Primes containing a fixed element $f$ in a finitely generated $k$-algebra.

Question

Let $R$ be a finitely generated $k$-algebra where $k$ is a field. Let $0 \neq f \in R$. I was wondering if it is the case that there are only finitely many primes containing $f$? Any explanation or counter example is appreciated. Thank you.

Answer 1

No, this is generally far from the case. Consider for example $x \in k[x,y]$. Every ideal of the form $(x, g)$ for $g \in k[y]$ irreducible is maximal (the quotient $k[x,y]/(x,g) \simeq k[y]/(g)$ is a field, by irreducibility of $g$). Since there are infinitely many irreducible polynomials in $k[y]$, we find infinitely many maximal (hence prime) ideals over $(x)$. If $k$ is infinite, you can even restrict to the maximal ideals of the form $(x, y - a)$ for $a \in k$.

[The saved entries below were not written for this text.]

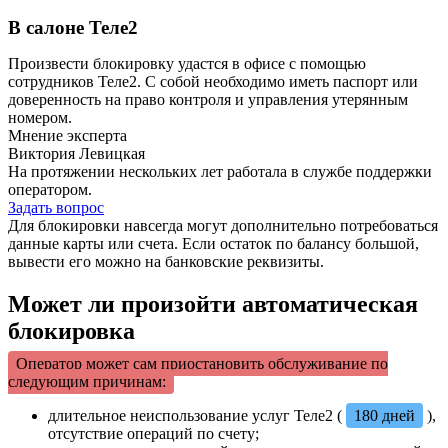
В салоне Теле2
Произвести блокировку удастся в офисе с помощью
сотрудников Теле2. С собой необходимо иметь паспорт или
доверенность на право контроля и управления утерянным
номером.
Мнение эксперта
Виктория Левицкая
На протяжении нескольких лет работала в службе поддержки
оператором.
Задать вопрос
Для блокировки навсегда могут дополнительно потребоваться
данные карты или счета. Если остаток по балансу большой,
вывести его можно на банковские реквизиты.
Может ли произойти автоматическая
блокировка
Оператор может сам приостановить обслуживание по
следующим причинам:
длительное неиспользование услуг Теле2 (
180 дней
),
отсутствие операций по счету;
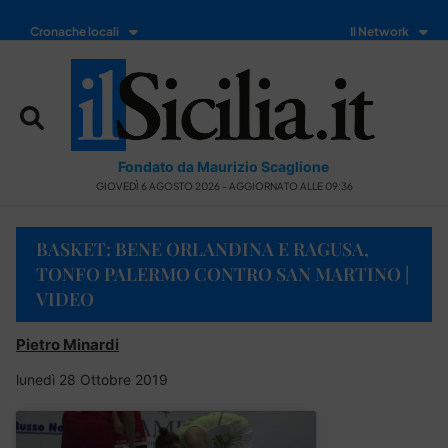
Cronache locali
Il Network
Fondato da Maurizio Scaglione
GIOVEDÌ 6 AGOSTO 2026 - AGGIORNATO ALLE 09:36
BASKET: BENE ORLANDINA E RAGUSA,
TONFO PALERMO CONTRO SAN MARTINO |
VIDEO
Pietro Minardi
lunedì 28 Ottobre 2019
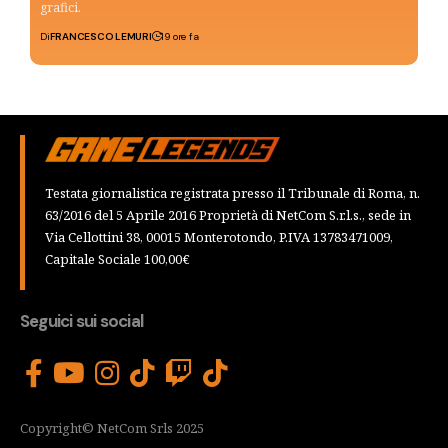
grafici.
Di
FRANCESCO LEMURI
19 ore fa
Testata giornalistica registrata presso il Tribunale di Roma, n.
63/2016 del 5 Aprile 2016 Proprietà di NetCom S.r.l.s., sede in
Via Cellottini 38, 00015 Monterotondo, P.IVA 13783471009,
Capitale Sociale 100,00€
Seguici sui social
Copyright© NetCom Srls 2025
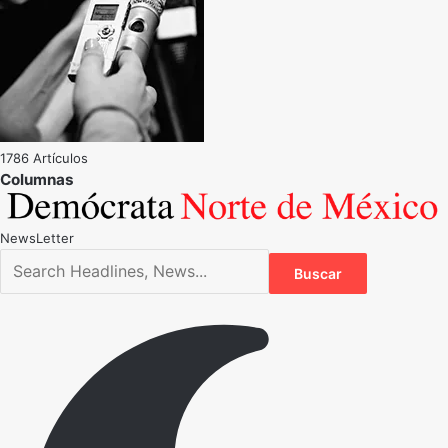
1786 Artículos
NewsLetter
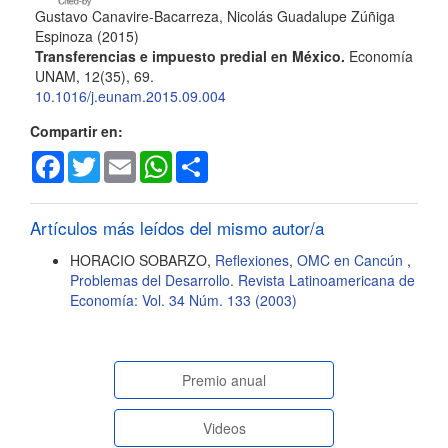
Gustavo Canavire-Bacarreza, Nicolás Guadalupe Zúñiga
Espinoza
(2015)
Transferencias e impuesto predial en México.
Economía
UNAM, 12(35), 69.
10.1016/j.eunam.2015.09.004
Compartir en:
Facebook
Twitter
Email
WhatsApp
Share
Artículos más leídos del mismo autor/a
HORACIO SOBARZO,
Reflexiones, OMC en Cancún
,
Problemas del Desarrollo. Revista Latinoamericana de
Economía: Vol. 34 Núm. 133 (2003)
paginasespeciales
Premio anual
Videos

A very similar counter-example is $x \in \mathbb{Z}[x]$. For any prime $p \in \mathbb{Z}$, the ideal $(x, p) \subset \mathbb{Z}[x]$ is maximal (the quotient is $\mathbb{F}_p$). There are infinitely many primes in $\mathbb{Z}$, so once again we get infinitely many maximal ideals over $(x)$.

The first example has a nice generalization. If $f \in k[x_1, \dots, x_n]$, then $(f) \subset (x_1 - a_1, \dots,x_n - a_n)$ for $a_1, \dots, a_n \in k$ if and only if $f(a_1, \dots, a_n) = 0$. Taking $f$ to be any polynomial with infinitely many zeros then works nicely.

For a positive result in this direction, note that there are only finitely many minimal primes over any ideal $I \unlhd R$ in a noetherian ring $R$. Any finitely generated $k$-algebra is noetherian (Hilbert's basis theorem), so there are only finitely many minimal primes over your element $f$.

Answer 2

Try looking at $k[x,y]/(x^2)$ where the image of $x$ is your nonzero element for an answer to your question.